### [EXTRACTED ENTRIES]
——————

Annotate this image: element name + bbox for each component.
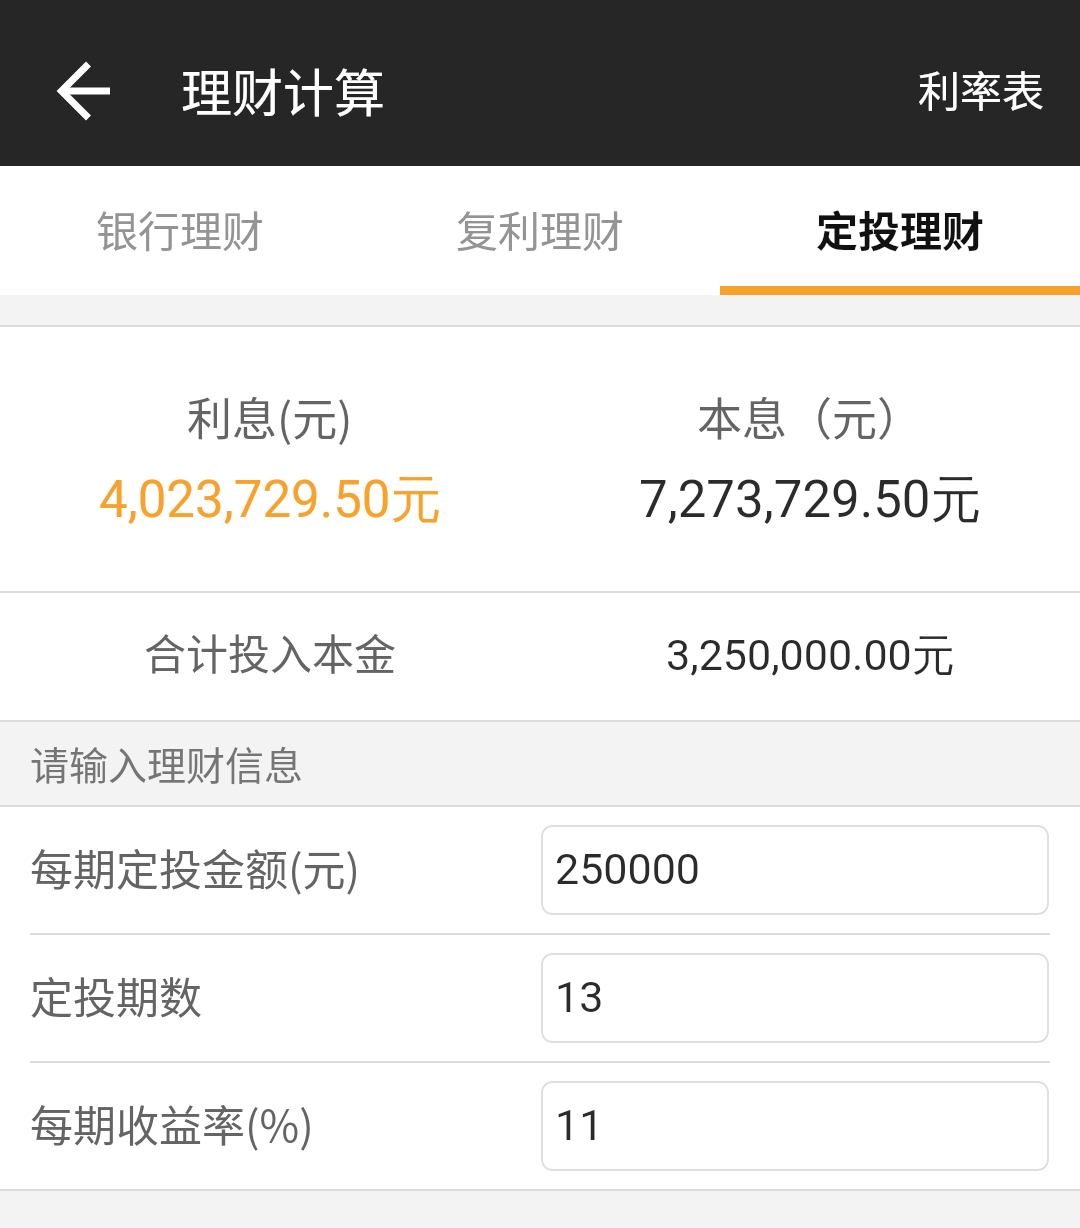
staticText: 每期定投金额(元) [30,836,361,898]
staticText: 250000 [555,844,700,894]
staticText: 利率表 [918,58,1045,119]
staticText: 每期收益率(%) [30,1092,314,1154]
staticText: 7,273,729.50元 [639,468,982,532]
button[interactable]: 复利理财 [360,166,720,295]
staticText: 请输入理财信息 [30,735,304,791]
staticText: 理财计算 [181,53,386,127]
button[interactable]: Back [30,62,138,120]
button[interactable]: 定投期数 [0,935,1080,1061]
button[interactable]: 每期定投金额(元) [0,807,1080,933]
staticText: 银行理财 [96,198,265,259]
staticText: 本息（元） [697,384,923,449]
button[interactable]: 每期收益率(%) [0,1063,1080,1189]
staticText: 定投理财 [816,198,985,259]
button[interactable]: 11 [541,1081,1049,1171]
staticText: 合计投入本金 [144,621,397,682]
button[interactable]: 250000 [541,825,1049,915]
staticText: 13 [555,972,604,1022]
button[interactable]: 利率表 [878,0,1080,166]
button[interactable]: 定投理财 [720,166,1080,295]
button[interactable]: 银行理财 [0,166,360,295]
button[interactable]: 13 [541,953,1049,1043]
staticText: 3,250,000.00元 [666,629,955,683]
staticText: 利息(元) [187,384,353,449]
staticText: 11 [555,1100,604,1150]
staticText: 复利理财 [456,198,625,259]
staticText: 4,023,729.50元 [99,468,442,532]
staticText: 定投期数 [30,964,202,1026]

——————

### [TO DO]
Without including the pictures, return each record above exactly as it stands.

### [TASK ANSWER]
Annotate this image: element name + bbox for each component.
staticText: 每期定投金额(元) [30,836,361,898]
staticText: 250000 [555,844,700,894]
staticText: 利率表 [918,58,1045,119]
staticText: 每期收益率(%) [30,1092,314,1154]
staticText: 7,273,729.50元 [639,468,982,532]
button[interactable]: 复利理财 [360,166,720,295]
staticText: 请输入理财信息 [30,735,304,791]
staticText: 理财计算 [181,53,386,127]
button[interactable]: Back [30,62,138,120]
button[interactable]: 定投期数 [0,935,1080,1061]
button[interactable]: 每期定投金额(元) [0,807,1080,933]
staticText: 银行理财 [96,198,265,259]
staticText: 本息（元） [697,384,923,449]
button[interactable]: 每期收益率(%) [0,1063,1080,1189]
staticText: 定投理财 [816,198,985,259]
button[interactable]: 11 [541,1081,1049,1171]
staticText: 合计投入本金 [144,621,397,682]
button[interactable]: 250000 [541,825,1049,915]
staticText: 13 [555,972,604,1022]
button[interactable]: 利率表 [878,0,1080,166]
button[interactable]: 定投理财 [720,166,1080,295]
button[interactable]: 银行理财 [0,166,360,295]
button[interactable]: 13 [541,953,1049,1043]
staticText: 3,250,000.00元 [666,629,955,683]
staticText: 利息(元) [187,384,353,449]
staticText: 11 [555,1100,604,1150]
staticText: 复利理财 [456,198,625,259]
staticText: 4,023,729.50元 [99,468,442,532]
staticText: 定投期数 [30,964,202,1026]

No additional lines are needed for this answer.